▸ EXERCISE DESCRIPTION: Go to the line that contains "расколы и конфликты" in the listing below, then output it and every line after it exactly, omitting pictures.

▸ DATA SECTION:
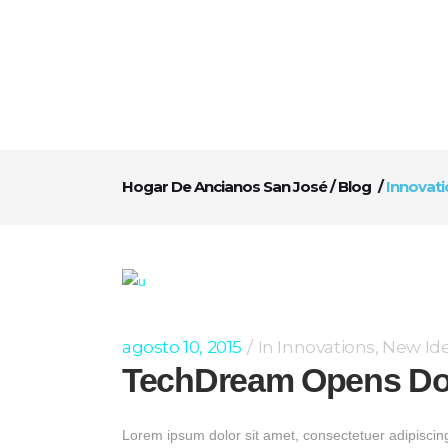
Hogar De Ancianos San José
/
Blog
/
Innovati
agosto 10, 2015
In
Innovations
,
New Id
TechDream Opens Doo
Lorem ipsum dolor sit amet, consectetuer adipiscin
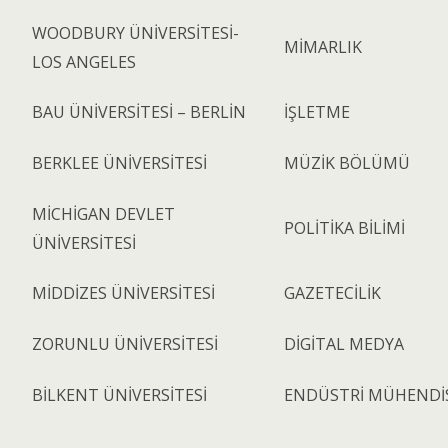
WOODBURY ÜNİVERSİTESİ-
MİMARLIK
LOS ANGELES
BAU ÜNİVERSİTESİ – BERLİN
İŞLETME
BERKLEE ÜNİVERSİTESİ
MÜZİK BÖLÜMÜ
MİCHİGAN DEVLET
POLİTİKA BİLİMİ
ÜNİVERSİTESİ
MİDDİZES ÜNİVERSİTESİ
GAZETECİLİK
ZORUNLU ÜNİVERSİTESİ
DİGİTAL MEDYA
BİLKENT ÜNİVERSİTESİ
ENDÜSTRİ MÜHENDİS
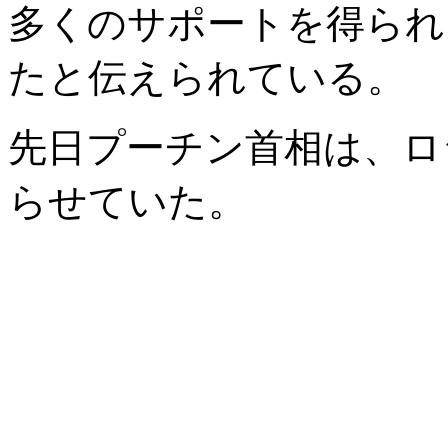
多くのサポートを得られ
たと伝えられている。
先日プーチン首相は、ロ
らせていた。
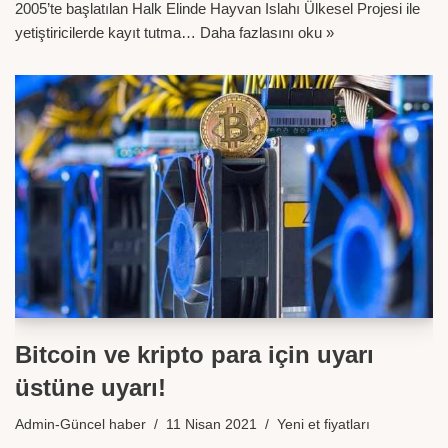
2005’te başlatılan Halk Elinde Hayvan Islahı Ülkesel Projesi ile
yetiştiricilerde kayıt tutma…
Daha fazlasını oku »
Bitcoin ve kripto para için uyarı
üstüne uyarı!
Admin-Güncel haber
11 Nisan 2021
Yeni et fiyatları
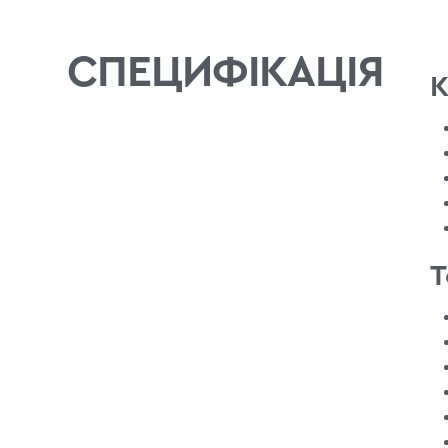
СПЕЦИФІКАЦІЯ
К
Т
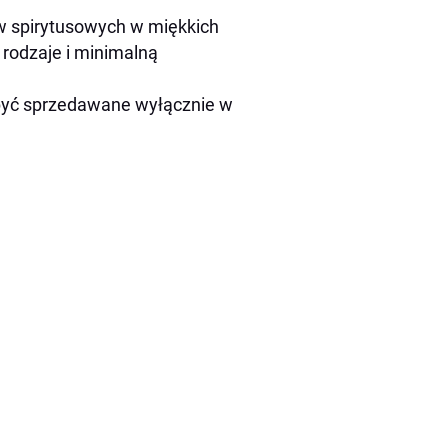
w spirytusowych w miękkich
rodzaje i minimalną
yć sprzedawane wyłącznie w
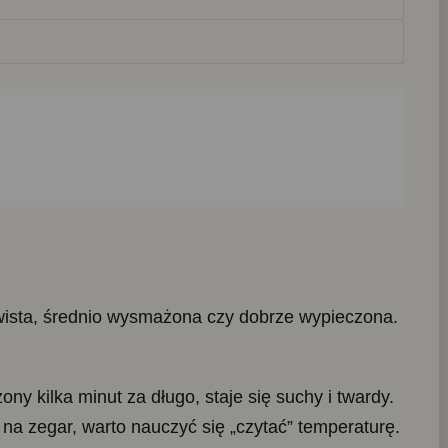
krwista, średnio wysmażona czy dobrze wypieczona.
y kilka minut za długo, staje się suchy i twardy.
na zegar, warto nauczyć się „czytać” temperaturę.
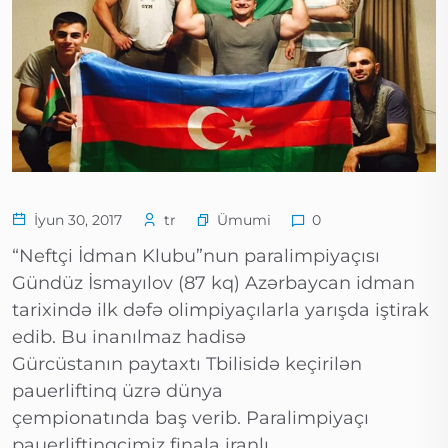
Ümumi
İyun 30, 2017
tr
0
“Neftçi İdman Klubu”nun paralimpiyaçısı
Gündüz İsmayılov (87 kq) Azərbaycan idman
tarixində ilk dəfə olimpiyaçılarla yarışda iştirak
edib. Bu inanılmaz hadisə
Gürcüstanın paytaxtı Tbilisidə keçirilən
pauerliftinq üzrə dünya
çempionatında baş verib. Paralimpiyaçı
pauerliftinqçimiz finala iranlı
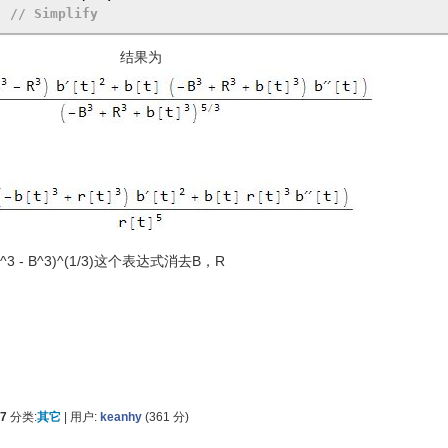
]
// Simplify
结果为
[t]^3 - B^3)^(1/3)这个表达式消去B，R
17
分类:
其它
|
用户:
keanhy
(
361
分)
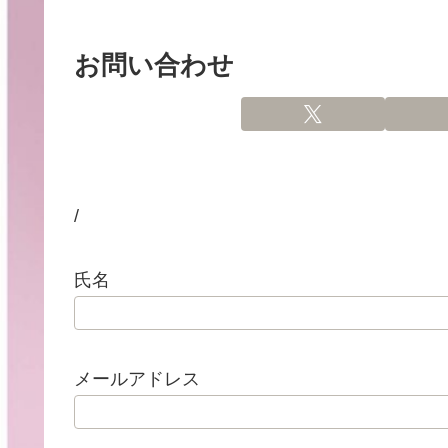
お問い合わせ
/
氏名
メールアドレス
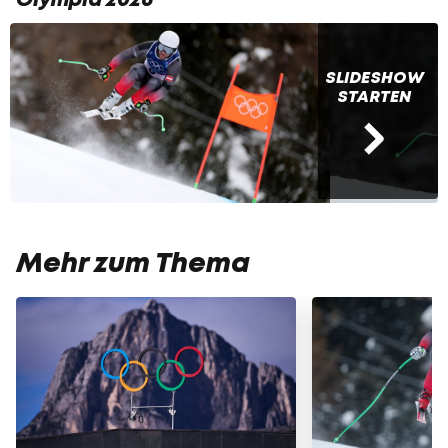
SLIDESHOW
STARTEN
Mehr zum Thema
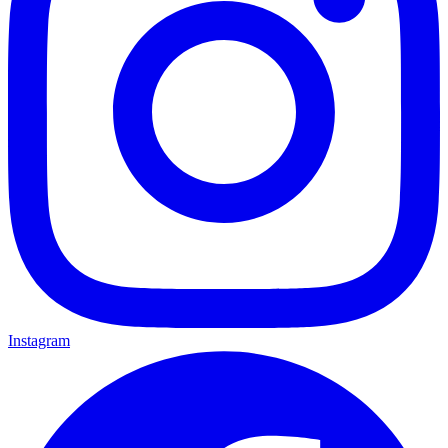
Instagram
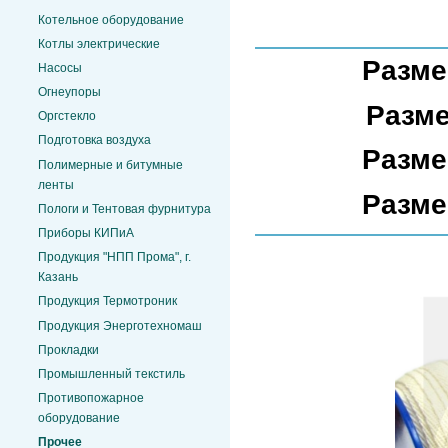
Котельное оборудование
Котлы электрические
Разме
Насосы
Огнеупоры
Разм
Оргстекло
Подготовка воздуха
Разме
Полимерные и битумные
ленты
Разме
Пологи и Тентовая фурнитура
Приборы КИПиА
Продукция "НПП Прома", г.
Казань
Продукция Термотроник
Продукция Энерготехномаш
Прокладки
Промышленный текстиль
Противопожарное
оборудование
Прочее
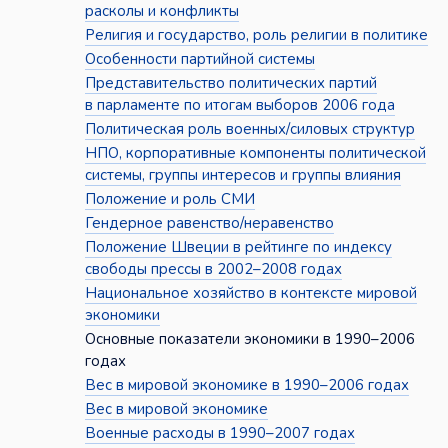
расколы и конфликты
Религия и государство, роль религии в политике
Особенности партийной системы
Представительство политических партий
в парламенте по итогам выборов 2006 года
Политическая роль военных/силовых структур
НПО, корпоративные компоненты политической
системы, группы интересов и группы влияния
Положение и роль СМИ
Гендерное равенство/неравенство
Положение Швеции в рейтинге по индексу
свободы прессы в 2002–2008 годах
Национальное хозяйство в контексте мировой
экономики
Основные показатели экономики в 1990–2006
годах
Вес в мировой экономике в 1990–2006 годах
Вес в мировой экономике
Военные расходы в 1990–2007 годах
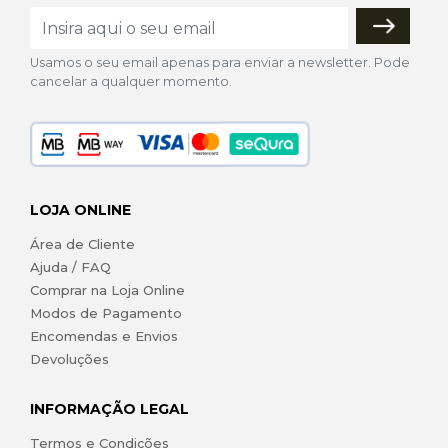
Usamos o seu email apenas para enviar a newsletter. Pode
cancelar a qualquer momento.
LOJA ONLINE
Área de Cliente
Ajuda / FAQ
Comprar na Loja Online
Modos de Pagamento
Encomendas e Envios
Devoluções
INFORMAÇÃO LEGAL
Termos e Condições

▸ RESULT BELOW:
расколы и конфликты
Религия и государство, роль религии в политике
Особенности партийной системы
Представительство политических партий
в парламенте по итогам выборов 2006 года
Политическая роль военных/силовых структур
НПО, корпоративные компоненты политической
системы, группы интересов и группы влияния
Положение и роль СМИ
Гендерное равенство/неравенство
Положение Швеции в рейтинге по индексу
свободы прессы в 2002–2008 годах
Национальное хозяйство в контексте мировой
экономики
Основные показатели экономики в 1990–2006
годах
Вес в мировой экономике в 1990–2006 годах
Вес в мировой экономике
Военные расходы в 1990–2007 годах
Usamos o seu email apenas para enviar a newsletter. Pode
cancelar a qualquer momento.
LOJA ONLINE
Área de Cliente
Ajuda / FAQ
Comprar na Loja Online
Modos de Pagamento
Encomendas e Envios
Devoluções
INFORMAÇÃO LEGAL
Termos e Condições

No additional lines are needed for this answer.